Advice for scalable raster-vector extraction?

I’m trying to use rioxarray+dask to compute the mean value inside each polygon given a raster layer (‘zonal statistics’) following the advice linked in the rioxarray docs (Example - Zonal Statistics — geocube 0.5.1 documentation)

I’ve tried to modify the example to use xarray and on-disk reads. Unfortunately, the resulting operation still takes over 30 GB of RAM, crashing out my session. How do I adjust this to stream this processing steps outside of RAM?

import geopandas
from geocube.api.core import make_geocube
import multiprocessing.popen_spawn_posix
from dask.distributed import Client, LocalCluster, Lock
import rioxarray

parquet = "https://huggingface.co/datasets/boettiger-lab/pad-us-3/resolve/main/pad-mobi.parquet"
# apparently we cannot read this directly from the URL with geopandas.  download first.
geo = geopandas.read_parquet("pad-mobi.parquet") # ~ 4.8 GB RAM

band_name = "human_impact"
cog = "https://data.source.coop/vizzuality/hfp-100/hfp_2021_100m_v1-2_cog.tif"

raster = (rioxarray.
              open_rasterio('/vsicurl/'+cog, masked=True,chunks=True, lock=False).
              rio.clip(geo.geometry.values, geo.crs, from_disk=True).
              sel(band=1).drop_vars("band")
         )

This already crashes on my 30GB instance.
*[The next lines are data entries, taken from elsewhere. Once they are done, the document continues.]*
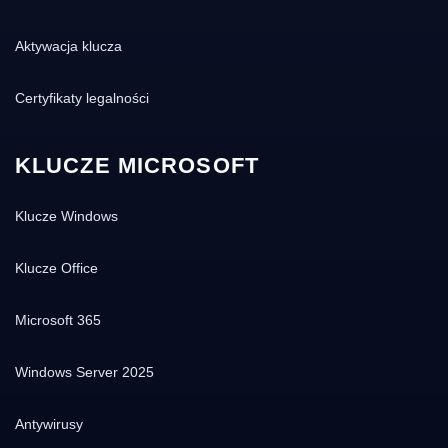
Aktywacja klucza
Certyfikaty legalności
KLUCZE MICROSOFT
Klucze Windows
Klucze Office
Microsoft 365
Windows Server 2025
Antywirusy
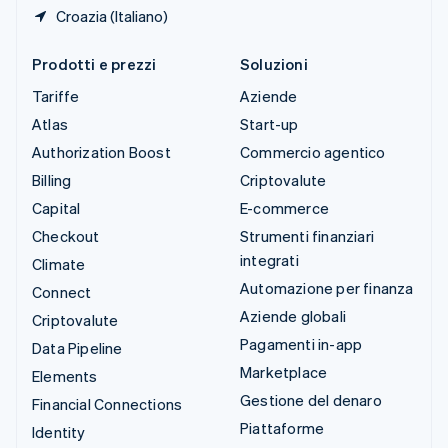
Croazia (Italiano)
Prodotti e prezzi
Soluzioni
Tariffe
Aziende
Atlas
Start-up
Authorization Boost
Commercio agentico
Billing
Criptovalute
Capital
E-commerce
Checkout
Strumenti finanziari
integrati
Climate
Automazione per finanza
Connect
Aziende globali
Criptovalute
Pagamenti in-app
Data Pipeline
Marketplace
Elements
Gestione del denaro
Financial Connections
Piattaforme
Identity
Ideally I’d like to continue with the raster extraction of the means like so:

out_grid = make_geocube(
    vector_data=geo,
    measurements=['row_n'],
    like=raster, # ensure the data are on the same grid
)
out_grid["values"] = (raster.dims, raster.values, raster.attrs, raster.encoding)
grouped_raster = out_grid.drop_vars("spatial_ref").groupby(out_grid.row_n)
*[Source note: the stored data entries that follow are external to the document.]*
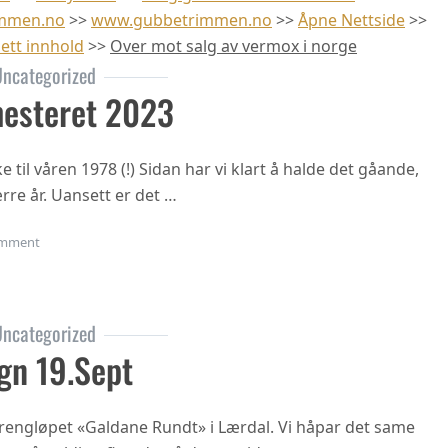
mmen.no
>>
www.gubbetrimmen.no
>>
Åpne Nettside
>>
nett innhold
>>
Over mot salg av vermox i norge
ncategorized
esteret 2023
til våren 1978 (!) Sidan har vi klart å halde det gåande,
rre år. Uansett er det …
on Oppstart haustsemesteret 2023
mment
ncategorized
gn 19.sept
 terrengløpet «Galdane Rundt» i Lærdal. Vi håpar det same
grid_mean = grouped_raster.mean().rename({"values": band_name})
zonal_stats = xarray.merge([grid_mean]).to_dataframe()
geo = geo.merge(zonal_stats, how="left", on='row_n')
geo.to_parquet("test.parquet")

as written this seems to use even more RAM, (and in both cases seems also to be executing on only a single thread).

EDITS:

Because the raster extent is global while the polygons are in the US, this particular use case can benefit from: rio.clip_box(*geo.total_bounds, crs=geo.crs) before doing rio.clip() (a trick mentioned in the rioxarray docs). I’m still not getting disk-based chunking though and still crashing on the raster extraction.

I can lean in further to the box-subsetting by trying to draw small numbers of polygons out of the parquet at a time and loop over. This seems like a natural solution for dask, but so this does not appear to running on dask at all?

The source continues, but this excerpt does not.